Protecting your knees is part of protecting your overall health, and protecting your health helps ensure your financial security.
For runners, joint problems can creep up slowly, and runner's knee is among the most common. Even if you don't have minor pain or signs of weak knees, you'll want to take proper care of those joints -- especially if you're a runner. Bad form, injuries and nutrition can all contribute to gradually sorer knees, and sometimes osteoarthritis. You may think it's just a little pain to work through, but sore knees are often a sign of serious problems in the future.
Ignoring that sign may cost you, in the form of a serious injury in the near future or a serious surgery in the more distant future. Either way, pretending it's no big deal is a risk you shouldn't take. For you, devoted runner, prevention and appropriate care mean you'll be a runner much longer. It means more miles, more races, more hours and more of that runner's high. It just might also mean more money in your pocket later. Here's why.

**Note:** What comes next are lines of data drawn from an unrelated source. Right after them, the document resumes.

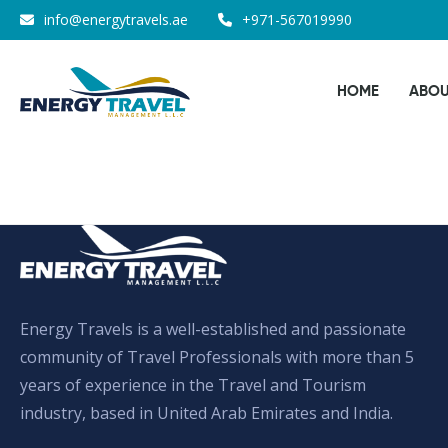
Skip
info@energytravels.ae
+971-567019990
to
the
HOME
ABOU
content
Energy Travels is a well-established and passionate
community of Travel Professionals with more than 5
years of experience in the Travel and Tourism
industry, based in United Arab Emirates and India.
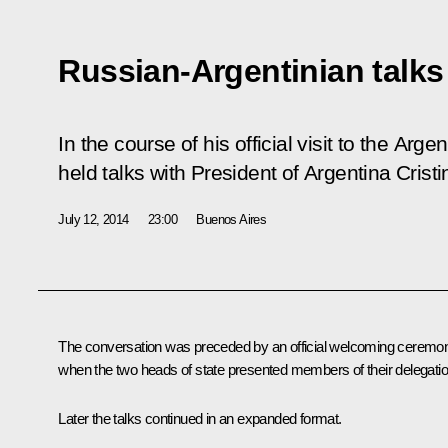
Russian-Argentinian talks
In the course of his official visit to the Arg
held talks with President of Argentina Cris
July 12, 2014
23:00
Buenos Aires
The conversation was preceded by an official welcoming ceremo
when the two heads of state presented members of their delegatio
Later the talks continued in an expanded format.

1. Knee surgery is insanely expensive. Not taking care of your knees can result in more than pain. Your knees might become deformed, or "bowed," from joint degeneration. Chronic inflammation might also result, which can make knee pain even worse. When that pain starts limiting your ability to carry out daily activities, or becomes unbearable, you might need knee replacement surgery. This is a major surgery with weeks of recovery time and physical therapy afterward, but more than 90 percent of recipients report rapid and substantial improvement.
Knee replacement surgeries are among the most common operations performed, with more than 700,000 procedures each year in the U.S., and about 4 million Americans currently have artificial knees. With an average price tag of $50,105, knee replacement surgeries are also among the most expensive, and the high price doesn't guarantee better results. That's just an average, though. Knee surgeries, like almost all hospital procedures, vary widely between states, counties and individual hospitals. Based on recently released Medicare data, the procedure can cost as little as $5,303 and as much as $223,373. Even if your health insurance covers part of it, that's a bill you won't want to pay -- ever.

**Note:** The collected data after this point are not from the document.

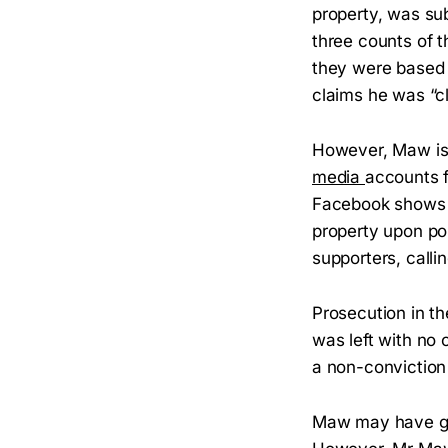
property, was su
three counts of 
they were based 
claims he was “cl
However, Maw is 
media
accounts f
Facebook shows h
property upon po
supporters, callin
Prosecution in t
was left with no 
a non-conviction 
Maw may have got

2. You'll stay active (and healthy) longer. While most people won't ever need a knee replacement, nobody is immune to the effects of aging. However, one of the best ways to stave off old-age effects, including dementia, is to live a healthy and active lifestyle. This includes diet and weight regulation as well, since excess body weight can contribute heavily to knee pain and other joint problems. By keeping your knees strong, you'll be able to keep running as you age and stay fit longer.
3. Bad knees can affect the rest of your body. In addition to keeping yourself out of the operating room, taking care of your knees is beneficial for the rest of your body. Knee problems can affect the hips, back and other common areas for pain. This is because when one or both knees hurt, you will consciously or unconsciously compensate by adjusting your posture. Sometimes this takes form as limping, but sometimes it's slight and barely visible. Subtle changes in your body's alignment can result in muscle tension and joint pain you may not even know the cause of until much later.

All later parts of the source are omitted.